In this study, we design and develop Quasi-Monte Carlo (QMC) cubatures for non-conforming discontinuous Galerkin (DG) approximations of elliptic partial differential equations (PDEs) with random coefficient. That is, we consider the affine and uniform, and the lognormal models for the input random field, and investigate the QMC cubatures to compute the response statistics (expectation and variance) of the discretized PDE. In particular, we prove that the resulting QMC convergence rate for DG approximations behaves in the same way as if continuous finite elements were chosen.

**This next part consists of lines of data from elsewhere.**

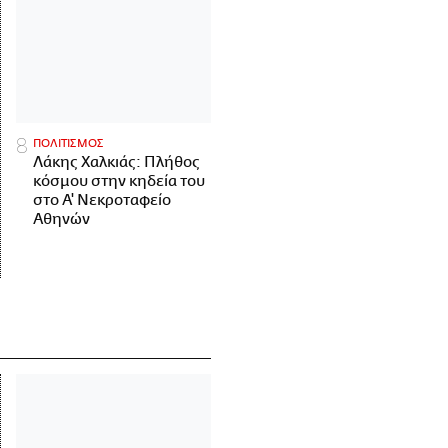
ΠΟΛΙΤΙΣΜΟΣ
Λάκης Χαλκιάς: Πλήθος
κόσμου στην κηδεία του
στο Α' Νεκροταφείο
Αθηνών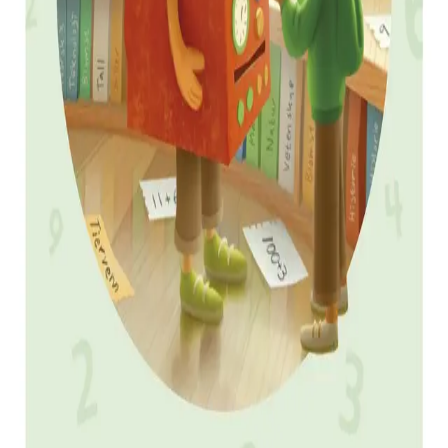
Lærerveiledningen følger grunnboka side for side og
inneholder det læreren trenger til den daglige
planleggingen og gjennomføringen av undervisningen.
Her finner du relevant fagstoff, metodiske tips, forslag til
flere aktiviteter, forslag til utforsking og aktiv
samhandling i klassen, samt tips til hvordan elevene kan
jobbe praktisk og i kladdebok. Lærerveiledningen er
lærerens gode hjelper inn i fagfornyelsen!
Bla i boka
Forfattere
Produktinformasjon
Norske Serier
| Postadresse: Postboks 1900 Sentrum,
0055 Oslo | Besøksadresse: Stortingsgata 28, 0161 Oslo
KONTAKT OSS
Kundeservice
Min side
INFORMASJON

Numerical results underline our analytical findings. Moreover, we present a novel analysis for the parametric regularity in the lognormal setting.

翻译：在此研究中,我们设计并开发了Qasi-Monte Carlo(QMC)幼崽,用于不兼容不连续的 Galerkin(DG) 和随机系数的椭圆部分差异方程近似值。也就是说,我们考虑方形和统一,以及输入随机字段的对数模型,并调查QMC幼崽,以计算离散的PDE的反应统计数据(预测和差异)。特别是,我们证明由此产生的QMC对DG近似值的趋同率与选择连续的有限元素的方式相同。数字结果突出了我们的分析结论。此外,我们提出了对逻辑常态环境中的准度规律性的新分析。